Ce constat provient du Centre virginien pour la Sécurité publique (Virginia Center for Public Safety), un groupe qui est résolument en faveur d’une limitation du droit à posséder une arme et qui se faisait l’écho de ce qui était publié dans des tracts distribués à un meeting qui s’était tenu à Richmond, le 18 janvier 2016. Politifact, un groupe qui vérifie la parole politique, s’est penché sur cette question et son verdict est sans appel : cette affirmation est bien vraie. Environ 63 % de ces morts ont été des suicides et 33 % des homicides.

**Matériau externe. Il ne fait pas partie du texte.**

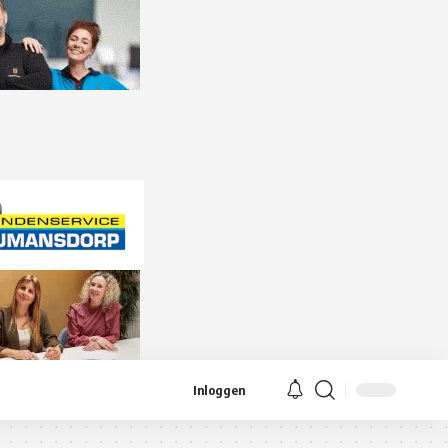
Inloggen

Aujourd’hui, les armes à feu sont un symbole fort qui ne laisse personne indifférent aux États-Unis. Les positions se radicalisent et deviennent un enjeu politique. Ces tragédies se produisent aussi dans d’autres pays, mais pas autant qu’aux Etats-Unis. On dénombre 70 tueries de masse depuis 1982.

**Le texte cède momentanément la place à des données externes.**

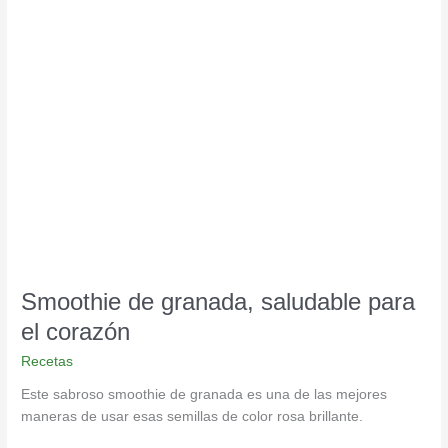
Smoothie
de
granada,
saludable
para
el
corazón
Smoothie de granada, saludable para
el corazón
Recetas
Este sabroso smoothie de granada es una de las mejores
maneras de usar esas semillas de color rosa brillante.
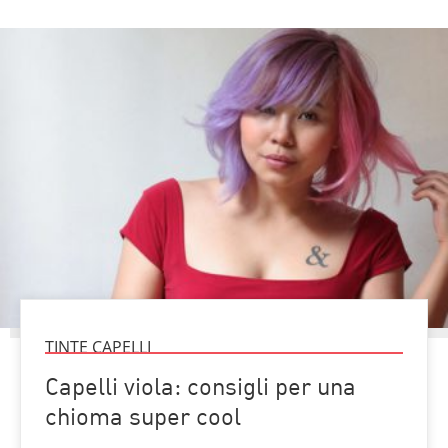
TINTE CAPELLI
Capelli viola: consigli per una
chioma super cool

Selon les statistiques les plus récentes, il y a, en moyenne, 92 décès par armes chaque jour. Les séries télévisées ont tendance à banaliser de tels chiffres, pourtant ils sont réellement effrayants. D’autant qu’il faut multiplier par deux fois ce nombre pour ceux qui ont reçu une balle mais qui ont survécu : 200 de plus. Il y a donc environ 300 personnes qui sont touchées tous les jours aux États-Unis.
Une terrible routine
Depuis l’élection de Barack Obama, en 2008, les Etats-Unis ont connu au moins vingt cas de fusillades, en ne comptant que celles du même type qu’Orlando, perpétrées par des forcenés souhaitant causer un massacre. C’est ce qui l’a poussé à qualifier la fusillade qui a eu lieu en Oregon, le 1er octobre 2015, avec un mot terrible : « C’est devenue une routine », a-t-il dit alors. En juin, déjà, un homme avait tué neuf personnes dans une église de Caroline du Sud ; en mars, un campus californien était victime d’un forcené, qui tuait sept personnes.

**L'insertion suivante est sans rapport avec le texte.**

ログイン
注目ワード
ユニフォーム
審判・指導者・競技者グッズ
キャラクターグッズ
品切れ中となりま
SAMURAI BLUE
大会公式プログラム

« Cela arrive chaque jour dans les coins les plus reculés de notre pays, » avait ajouté le président Barack Obama lors de sa conférence de presse suite à la tuerie de l’Oregon. La couverture médiatique est devenue une routine, la réponse du président est devenue une routine et la réponse de ceux qui s’opposent à tout loi de bon sens sur les armes est également devenue une routine.
La facilité à se procurer de l’armement peut expliquer une partie du lourd bilan : depuis 2008, au moins 177 personnes ont été tuées, dont une bonne part d’enfants et de jeunes étudiants. Les noms des plus célèbres tueries ébranlent notre mémoire : lycée Colombine, université Virginia Tech, Ford Hood, Binghamton, Manchester, Aurora, Oak Creek, école Sandy Hook, Charleston, Umpqua community college, San Bernardino…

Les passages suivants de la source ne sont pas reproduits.